The three points of differentiation of Aviva Investors

“We have more than 1,500 investment specialists around the world. There is a meeting at 8:30 am every day, which brings together people from Singapore, Paris, the United States and elsewhere to discuss their views and trends “- investment director Thomas Stokes

Aviva Investors was a finalist in the Best Group / Multi-Asset Fund for ESG and Best Multi-Asset Fund: Volatility Management categories at the 2021 PA Awards. Cherry Reynard speaks with the Investment Director of the Multi Team – Company Assets, Thomas Stokes, to learn more about his fund management in a crowded arena …

The multi-asset market is crowded. There are over 750 multi-asset funds, often with similar asset allocation and investment selection. Aviva Investors has however sought to distinguish three points of differentiation in its multi-asset range: its internal asset allocation, its environment, its social and governance framework, and its dynamic investment selection.

Thomas Stokes, chief investment officer in the group’s multi-asset team, says managing asset allocation internally is an important starting point for the group. This is surprisingly rare with many groups that outsource to outside vendors rather than using in-house teams.

There are real benefits to being in control, says Stokes. The group can rely on its global resources to make decisions, which allows a completely objective view of the merits of the different regions and asset classes. He adds: “Among our top ten peers, there are on average around a third of UK working people. This is a significant overweighting.

Although the performance of UK assets has improved more recently, they have been a long-term weak point in global markets: “UK stocks have been lagging behind the US, emerging markets and Japan. “I have never been among the top performers in the past 20 years. The last year has been particularly bad, however – everything about Covid has gone against UK stocks because the market is full of oil and banks. “

Aviva Investors’ approach has allowed them to allocate more flexibly across the globe: “We have over 1,500 investment professionals around the world. There is a meeting at 8:30 am every day, which brings together people from Singapore, Paris, their views and tendencies. “

This has also been important for fixed income securities, not only to seek out sources of return in an increasingly yield-hungry world, but also to find weakly correlated assets. “The more global your perspective, the more opportunities there are,” says Stokes.

ESG considerations

There is no official definition of environmental, social and governance funds. While this may improve with the Sustainable Finance Disclosure and Taxonomy Regulation, progress has been patchy and slow. Aviva Investors integrates ESG considerations into all of its investment decisions and, most importantly, focuses on active ownership, encouraging companies to move in a positive direction.

Stokes says, “We voted against management about a quarter of the time. Among our peer group, this figure was only 10%. The group is aiming for net zero on all its underlying assets by 2040. Aviva itself has been carbon neutral since 2006.

It targets in particular the top 30 carbon emitters, pushing them to put in place a plan. If they do not comply, the group withdraws: “If half of these companies become neutral on the net, it is the equivalent of the United Kingdom and Europe. The size of the prize is huge.
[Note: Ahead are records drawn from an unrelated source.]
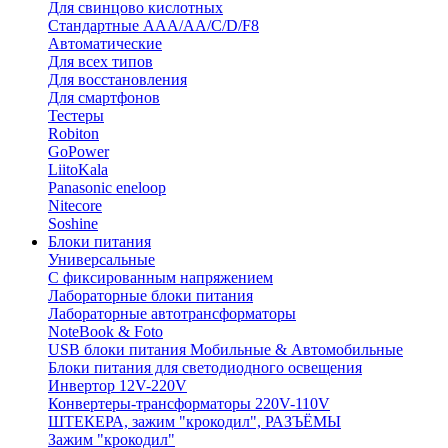
Для свинцово кислотных
Стандартные ААА/АА/С/D/F8
Автоматические
Для всех типов
Для восстановления
Для смартфонов
Тестеры
Robiton
GoPower
LiitoKala
Panasonic eneloop
Nitecore
Soshine
Блоки питания
Универсальные
C фиксированным напряжением
Лабораторные блоки питания
Лабораторные автотрансформаторы
NoteBook & Foto
USB блоки питания Мобильные & Автомобильные
Блоки питания для светодиодного освещения
Инвертор 12V-220V
Конвертеры-трансформаторы 220V-110V
ШТЕКЕРА, зажим "крокодил", РАЗЪЁМЫ
Зажим "крокодил"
The group also recognizes its educational role. He publishes a monthly video, each talking about a recent company engagement: Unilever and its approach to plastics, for example. For Stokes, it’s about clarifying their approach and linking it to the end investments.

Dynamic management

In recent years, investors have been able to rely on simple asset allocation – the 60/40 mix of fixed income and stocks has generally worked well. The future, however, may be more complicated. The multi-asset team at Aviva Investors believes that for sustainable portfolios, they need the flexibility to change when markets change and evolve. This is the third pillar of his approach.

This includes a more nuanced view of risk. Stokes says, “Standard models are quite simplistic and simply view risk as volatility. No customer has ever said “I want a specific variance around the mean”. Instead, they think of risk as ‘if the markets go down, I don’t lose my money’.

As an insurance company, the group believes it understands risk. He performs extensive stress tests on multi-asset portfolios, to understand where the risks lie. He can also use the risk framework to launch the tires before making an investment.

Stokes says the last item is education and support. The multi-asset team strives to provide insight into their decision making, as well as a range of support tools that advisors can use with their clients. For him, this is part of the group’s differentiated proposition in an increasingly crowded market.